Smith told reporters the boy is responding to treatment and "most likely" will survive, but suffered second- and third-degree burns on 17 to 18 percent of his body, including his head, shoulders, part of his face and the tops of his hands.

"Well I think everybody was concerned it is a life threatening injury to be burned technically 10 percent on a child is a large burn," said Smith. "The good news is that there was no inhalation injury."

Smith and Dr. George Peltier, a plastic and reconstructive surgeon at the Burn Center, said it's too early to tell if the infant will need surgery for skin grafts, but they expected he would remain in the hospital for at least a few weeks.

"This is our first experience with burns at this age," Peltier said.

Chris Messerly, an attorney for the family, said the fire shouldn't have happened.

However, Messerly said the family is focused on letting their baby heal and is not yet looking at taking legal action.

"They're angry, they're sad, they're worried. They have all of these emotions coming together," said Messerly. "The whole focus of which is will our son ever get better and if so what will the future hold for him with burns on his face, on his chest, on his arms, on his head."

The attorney said the baby's first name is Maverick, but did not release the baby's last name or identify the family, who live north of Elk River. He said the family has one other child, a daughter.

The mother was also transferred from Mercy to HCMC to continue recovering from her Caesarian section and be near her son, Messerly said.

"The family is doing remarkably well under the circumstances," Messerly said.

He also said that the mother has not held her child yet, and that's all she wants to do for the first time.

Investigators with the Coon Rapids Fire Department spent the morning at the hospital, trying to figure out how the fire started, and Smith and Messerly did not discuss the cause.

According to Coon Rapids Fire Chief John Piper, the investigation is not focusing on any specific item that may have caused the fire, but at all of the items that were in the warmer -- including an IV, oxygen hood and blankets.

Officials said the cause of the fire will not immediately be determined.

An Allina spokesman said he was unaware of any other hospital experiencing such an event.

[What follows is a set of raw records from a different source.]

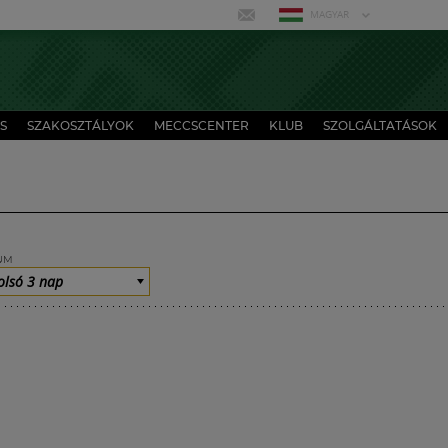
MAGYAR
S
SZAKOSZTÁLYOK
MECCSCENTER
KLUB
SZOLGÁLTATÁSOK
UM
olsó 3 nap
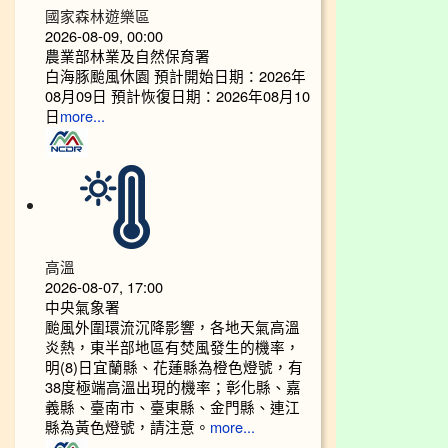
國家森林遊樂區
2026-08-09, 00:00
農業部林業及自然保育署
白海豚颱風休園 預計開始日期：2026年
08月09日 預計恢復日期：2026年08月10
日
more...
高溫
2026-08-07, 17:00
中央氣象署
颱風外圍環流沉降影響，各地天氣高溫
炎熱，東半部地區有焚風發生的機率，
明(8)日宜蘭縣、花蓮縣為橙色燈號，有
38度極端高溫出現的機率；彰化縣、嘉
義縣、臺南市、臺東縣、金門縣、連江
縣為黃色燈號，請注意。
more...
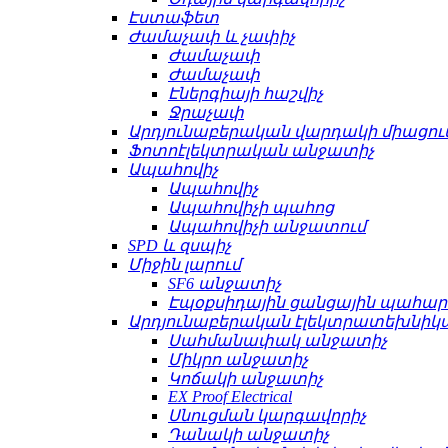
Էստաֆետ
Ժամաչափ և չափիչ
Ժամաչափ
Ժամաչափ
Էներգիայի հաշվիչ
Ջրաչափ
Արդյունաբերական վարդակի միացու
Ֆոտոէլեկտրական անջատիչ
Ապահովիչ
Ապահովիչ
Ապահովիչի պահոց
Ապահովիչի անջատում
SPD և զսպիչ
Միջին լարում
SF6 անջատիչ
Էպօքսիդային ցանցային պահա
Արդյունաբերական էլեկտրատեխնիկ
Սահմանափակ անջատիչ
Միկրո անջատիչ
Կոճակի անջատիչ
EX Proof Electrical
Սնուցման կարգավորիչ
Դանակի անջատիչ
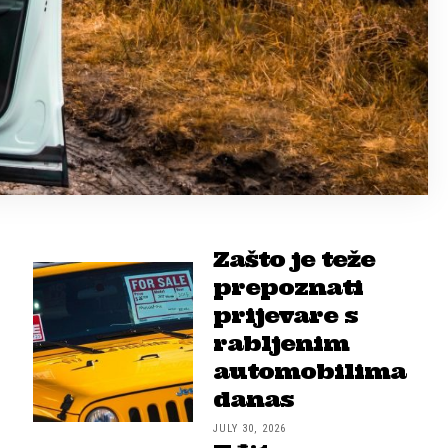
Zašto je teže
prepoznati
prijevare s
rabljenim
automobilima
danas
JULY 30, 2026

However, the fire dangers of oxygen in hospitals and other health care facilities are well known. Fires happen during surgery, and they even happen when patients who are on oxygen try to smoke.

The ECRI Institute, a nonprofit health research agency based in suburban Philadelphia, estimates that 50 to 100 fires annually ignite during surgeries performed in the U.S. Many surgical tools generate heat, and oxygen can build up in operating rooms, particularly under surgical drapes.

The institute says those fires kill one to two people annually, and 20 percent of the affected patients suffer serious injuries. The American Society of Anesthesiologists was developing guidelines for preventing surgical fires.